Records

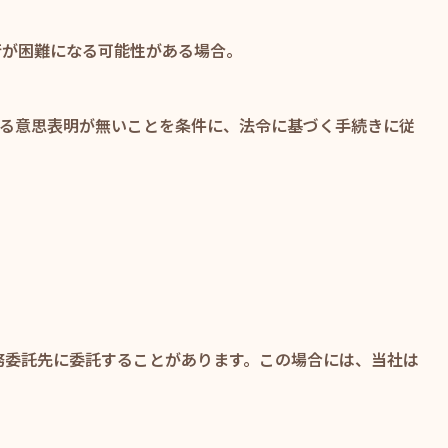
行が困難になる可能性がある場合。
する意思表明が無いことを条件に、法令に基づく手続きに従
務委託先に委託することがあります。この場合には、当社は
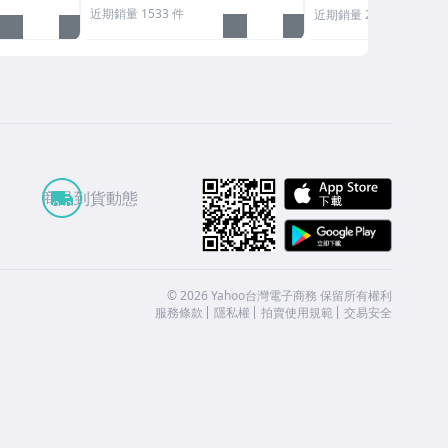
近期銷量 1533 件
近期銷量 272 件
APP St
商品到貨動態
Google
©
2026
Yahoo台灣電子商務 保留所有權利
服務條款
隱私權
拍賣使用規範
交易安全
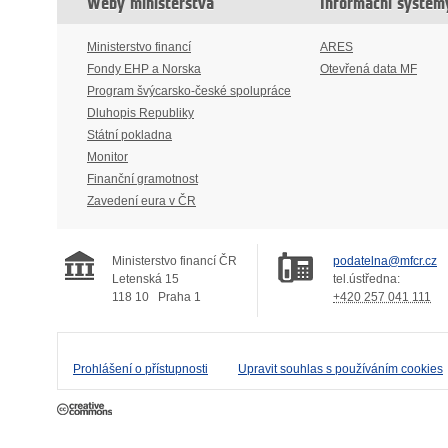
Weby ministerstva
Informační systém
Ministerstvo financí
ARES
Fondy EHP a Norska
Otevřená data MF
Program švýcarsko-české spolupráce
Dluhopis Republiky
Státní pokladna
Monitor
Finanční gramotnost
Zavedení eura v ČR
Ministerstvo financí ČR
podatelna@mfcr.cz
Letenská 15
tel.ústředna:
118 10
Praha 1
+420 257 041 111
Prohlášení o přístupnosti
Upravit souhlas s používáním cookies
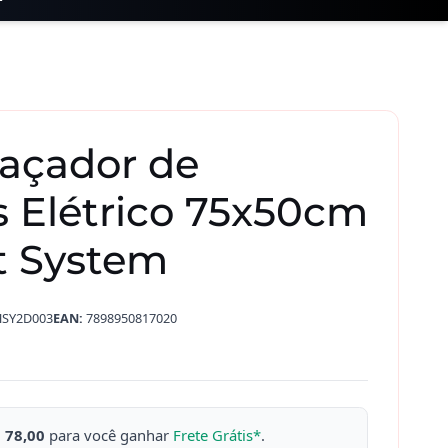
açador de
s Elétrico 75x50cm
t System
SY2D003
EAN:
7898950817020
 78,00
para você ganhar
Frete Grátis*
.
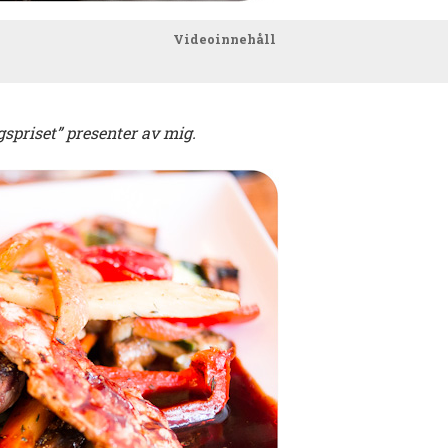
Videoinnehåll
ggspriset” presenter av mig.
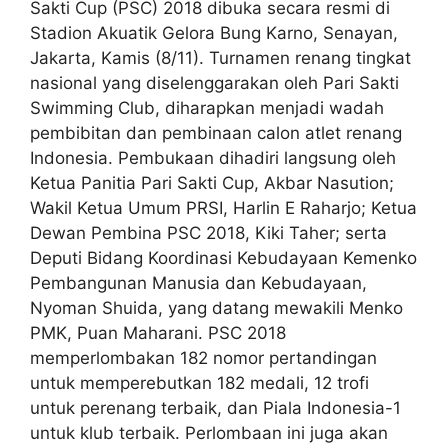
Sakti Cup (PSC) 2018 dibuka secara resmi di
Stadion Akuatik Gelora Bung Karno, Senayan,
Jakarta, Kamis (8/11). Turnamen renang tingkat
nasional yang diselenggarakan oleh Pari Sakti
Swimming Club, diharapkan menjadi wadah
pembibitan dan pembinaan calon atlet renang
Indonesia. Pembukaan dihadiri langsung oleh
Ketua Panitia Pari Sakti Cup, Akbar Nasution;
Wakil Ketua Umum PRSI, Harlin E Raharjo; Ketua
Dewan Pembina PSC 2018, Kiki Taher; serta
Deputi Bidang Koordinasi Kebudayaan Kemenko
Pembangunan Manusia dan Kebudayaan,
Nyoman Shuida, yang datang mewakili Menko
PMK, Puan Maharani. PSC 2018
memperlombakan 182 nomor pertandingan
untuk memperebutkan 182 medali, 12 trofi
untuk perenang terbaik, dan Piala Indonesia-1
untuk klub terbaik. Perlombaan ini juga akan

Prompt
Once the pictures are set aside, write out each record exactly.

Reply to the task
行が困難になる可能性がある場合。
する意思表明が無いことを条件に、法令に基づく手続きに従
務委託先に委託することがあります。この場合には、当社は
近期銷量 1533 件
近期銷量 272 件
APP St
商品到貨動態
Google
©
2026
Yahoo台灣電子商務 保留所有權利
服務條款
隱私權
拍賣使用規範
交易安全
Weby ministerstva
Informační systém
Ministerstvo financí
ARES
Fondy EHP a Norska
Otevřená data MF
Program švýcarsko-české spolupráce
Dluhopis Republiky
Státní pokladna
Monitor
Finanční gramotnost
Zavedení eura v ČR
Ministerstvo financí ČR
podatelna@mfcr.cz
Letenská 15
tel.ústředna:
118 10
Praha 1
+420 257 041 111
Prohlášení o přístupnosti
Upravit souhlas s používáním cookies
açador de
s Elétrico 75x50cm
t System
SY2D003
EAN:
7898950817020
 78,00
para você ganhar
Frete Grátis*
.
Videoinnehåll
ggspriset” presenter av mig.
Sakti Cup (PSC) 2018 dibuka secara resmi di
Stadion Akuatik Gelora Bung Karno, Senayan,
Jakarta, Kamis (8/11). Turnamen renang tingkat
nasional yang diselenggarakan oleh Pari Sakti
Swimming Club, diharapkan menjadi wadah
pembibitan dan pembinaan calon atlet renang
Indonesia. Pembukaan dihadiri langsung oleh
Ketua Panitia Pari Sakti Cup, Akbar Nasution;
Wakil Ketua Umum PRSI, Harlin E Raharjo; Ketua
Dewan Pembina PSC 2018, Kiki Taher; serta
Deputi Bidang Koordinasi Kebudayaan Kemenko
Pembangunan Manusia dan Kebudayaan,
Nyoman Shuida, yang datang mewakili Menko
PMK, Puan Maharani. PSC 2018
memperlombakan 182 nomor pertandingan
untuk memperebutkan 182 medali, 12 trofi
untuk perenang terbaik, dan Piala Indonesia-1
untuk klub terbaik. Perlombaan ini juga akan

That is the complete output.